» Exercise
Filter the entries, keeping every line with the string "people".

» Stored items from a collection
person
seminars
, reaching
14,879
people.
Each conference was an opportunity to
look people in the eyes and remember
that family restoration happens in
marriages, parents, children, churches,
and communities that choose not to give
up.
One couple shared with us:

» Solution to this task
people.
look people in the eyes and remember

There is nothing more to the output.